ARTIKEL 3: Hoogte van de bijdrage

  • 1. Burgemeester en wethouders stellen jaarlijks de bijdragen vast voor de in artikel 1 bedoelde maatregelen. Zij kunnen een maximumbijdrage vaststellen voor de maatregelen te verrichten aan één waardevolle boom.

  • 2. De bijdrage wordt alleen toegekend voor de kosten, die vooraf door Burgemeester en wethouders zijn goedgekeurd.

  • 3. De bijdrage wordt verleend onder de voorwaarden dat:

  • a. de maatregelen worden uitgevoerd door een deskundig boomverzorger;

  • b. de maatregelen binnen 1 jaar na toekenning worden uitgevoerd;

  • c. de waardevolle boom in alle opzichten behoorlijk in stand wordt gehouden en zich kan ontwikkelen.

  • 4. Aan het verlenen van de bijdrage kunnen door Burgemeester en wethouders nadere voorwaarden worden gesteld.

ARTIKEL 4: Uitbetaling bijdrage

De bijdrage wordt uitbetaald indien:

  • a.

    Burgemeester en wethouders is gebleken dat de maatregelen naar behoren zijn uitgevoerd;

  • b.

    binnen uiterlijk 15 maanden na toekenning van de bijdrage de rekening van de boomverzorger is overgelegd.

ARTIKEL 5: Het vervallen van de bijdrage

  • 1.

    De toekenning van de bijdrage vervalt, zodra:

  • a.

    degene aan wie de bijdrage is toegekend ophoudt eigenaar te zijn of anderszins onbevoegd wordt over de waardevolle boom te beschikken;

  • b.

    de houtopstand teniet is gegaan;

  • c.

    niet wordt voldaan aan de bepalingen van deze bijdrageregeling;

  • d.

    niet wordt voldaan aan de voorwaarden gesteld bij toekenning van de bijdrage;

  • e.

    de eigenaar een privaatrechtelijke rechtspersoon is, die ontbonden wordt.

  • 2.

    Ingeval het eigendom van de waardevolle boom gedeeltelijk overgaat of de waardevolle boom gedeeltelijk teniet gaat, bepalen Burgemeester en wethouders of en in hoeverre voor het overblijvende deel van de waardevolle boom verdere verlening van de bijdrage plaatsvindt.

BOMENVERORDENING 2015 ‘GEMEENTE LAARBEEK’

TOELICHTING ARTIKELSGEWIJS

ARTIKEL 1: Begripsomschrijvingen

a. boom

Afbakening van het begrip boom is van belang in verband met het aangeven van de ondergrens van de bescherming.
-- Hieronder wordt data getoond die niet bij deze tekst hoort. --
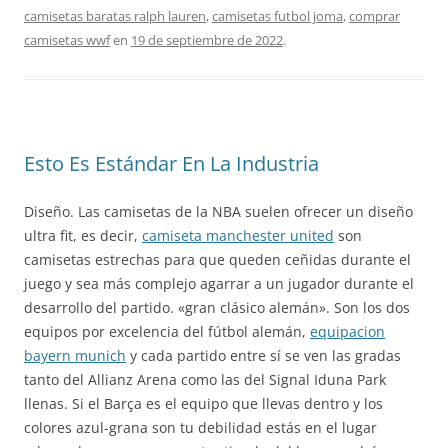
camisetas baratas ralph lauren
,
camisetas futbol joma
,
comprar
camisetas wwf
en
19 de septiembre de 2022
.
Esto Es Estándar En La Industria
Diseño. Las camisetas de la NBA suelen ofrecer un diseño
ultra fit, es decir,
camiseta manchester united
son
camisetas estrechas para que queden ceñidas durante el
juego y sea más complejo agarrar a un jugador durante el
desarrollo del partido. «gran clásico alemán». Son los dos
equipos por excelencia del fútbol alemán,
equipacion
bayern munich
y cada partido entre sí se ven las gradas
tanto del Allianz Arena como las del Signal Iduna Park
llenas. Si el Barça es el equipo que llevas dentro y los
colores azul-grana son tu debilidad estás en el lugar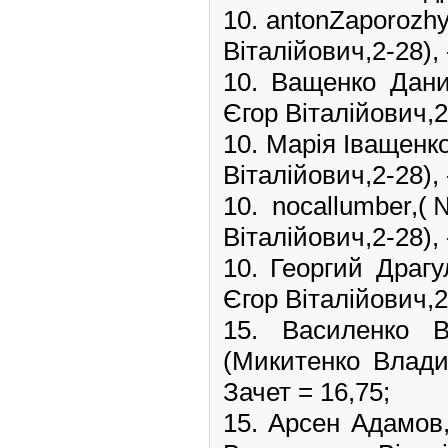
10. antonZaporozh
Віталійович,2-28), 
10. Ващенко Дан
Єгор Віталійович,2-
10. Марія Іващенк
Віталійович,2-28), 
10. nocallumber,
Віталійович,2-28), 
10. Георгий Драг
Єгор Віталійович,2-
15. Василенко
(Микитенко Владис
Зачет = 16,75;
15. Арсен Адамов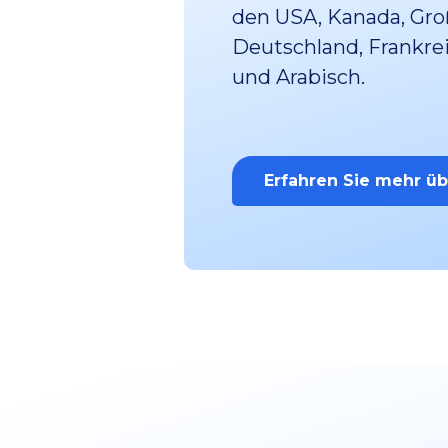
den USA, Kanada, Großb
Deutschland, Frankre
und Arabisch.
Erfahren Sie mehr ü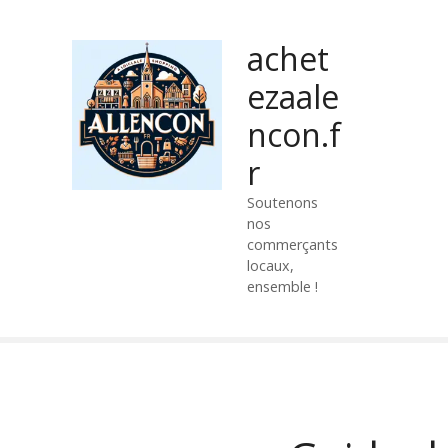
P
a
achet
s
s
ezaale
e
ncon.f
r
a
r
u
c
Soutenons
nos
o
commerçants
n
locaux,
t
ensemble !
e
n
u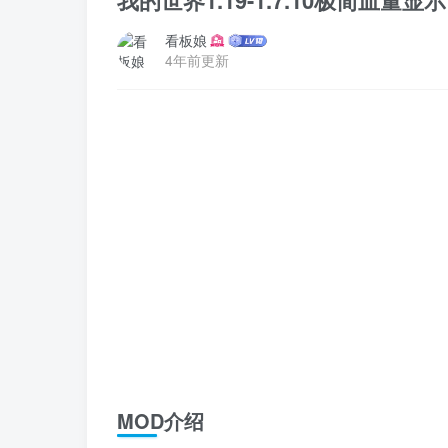
我的世界1.19-1.7.10极简血量显示 
看板娘
4年前更新
MOD介绍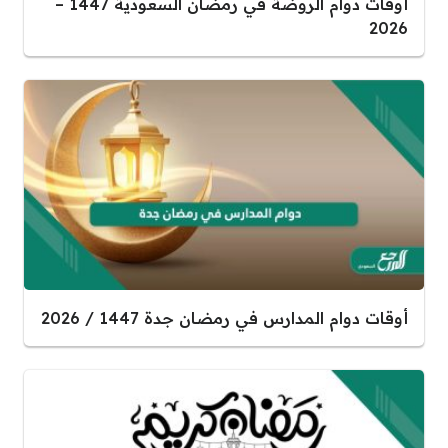
أوقات دوام الروضة في رمضان السعودية 1447 –
2026
أوقات دوام المدارس في رمضان جدة 1447 / 2026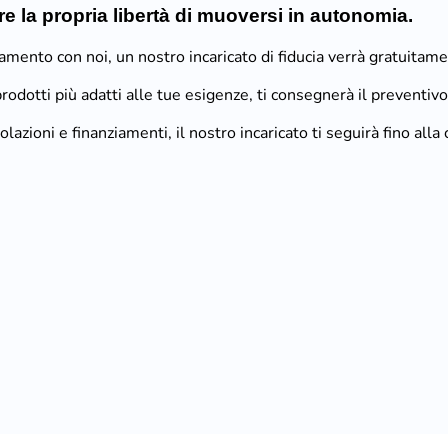
re la propria libertà di muoversi in autonomia.
amento con noi, un nostro incaricato di fiducia verrà gratuitam
rodotti più adatti alle tue esigenze, ti consegnerà il preventiv
lazioni e finanziamenti, il nostro incaricato ti seguirà fino all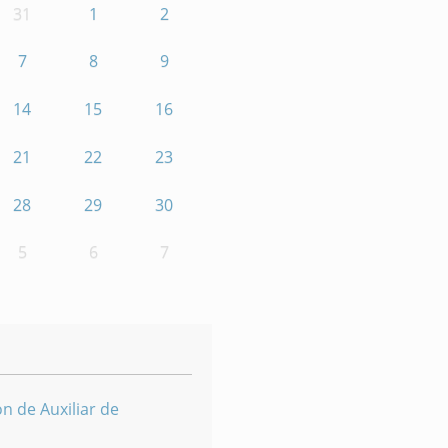
31
1
2
7
8
9
14
15
16
21
22
23
28
29
30
5
6
7
n de Auxiliar de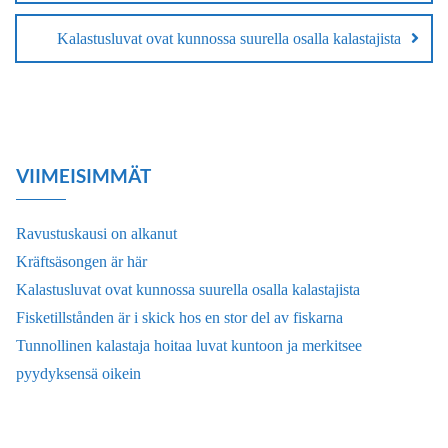
Kalastusluvat ovat kunnossa suurella osalla kalastajista
VIIMEISIMMÄT
Ravustuskausi on alkanut
Kräftsäsongen är här
Kalastusluvat ovat kunnossa suurella osalla kalastajista
Fisketillstånden är i skick hos en stor del av fiskarna
Tunnollinen kalastaja hoitaa luvat kuntoon ja merkitsee
pyydyksensä oikein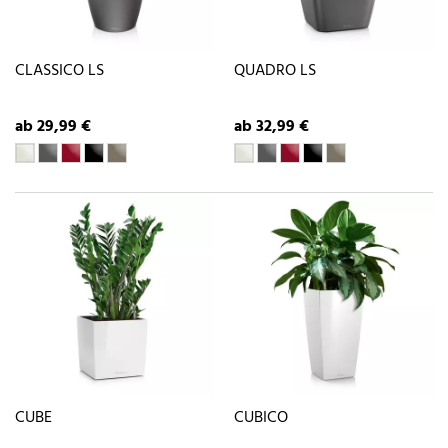
CLASSICO LS
QUADRO LS
ab 29,99 €
ab 32,99 €
CUBE
CUBICO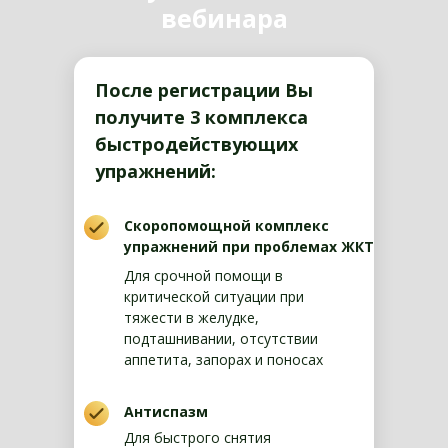
вебинара
После регистрации Вы
получите 3 комплекса
быстродействующих
упражнений:
Скоропомощной комплекс
упражнений при проблемах ЖКТ
Для срочной помощи в
критической ситуации при
тяжести в желудке,
подташнивании, отсутствии
аппетита, запорах и поносах
Антиспазм
Для быстрого снятия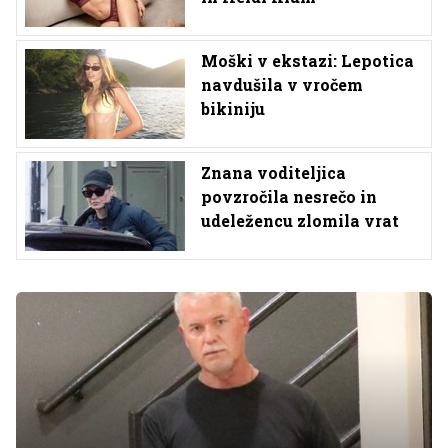
Moški v ekstazi: Lepotica
navdušila v vročem
bikiniju
Znana voditeljica
povzročila nesrečo in
udeležencu zlomila vrat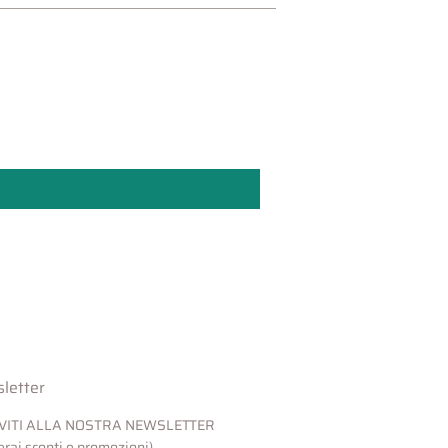
letter
IVITI ALLA NOSTRA NEWSLETTER
verai sconti e promozioni)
Het betreft zowel vitaal als afgestorven houtachtig gewas.Hiermee kan voorkomen worden dat een kwaadwillende boomeigenaar er voor zorgt dat een gezonde boom dood gaat of `bij vergissing´ een gezonde boom kapt. Het kan tevens wenselijk zijn om dode bomen te bewaren vanwege hun ecologisch waardevolle functies of omdat er wettelijk beschermde diersoorten in nestelen. Door de minimale doorsnede en de meerstammigheid kunnen zeer oude struiken ook juridisch beschermd zijn.

b. houtopstand

Een kernbegrip van deze verordening, waarop het kapverbod en de omgevingsvergunningplicht van toepassing zijn. Door dit begrip centraal te stellen indien sprake is van vergunningplichtige bomen, boomvormers of andere houtachtige gewassen wordt duidelijk dat de bescherming in dat geval betrekking heeft op meer dan bomen alleen.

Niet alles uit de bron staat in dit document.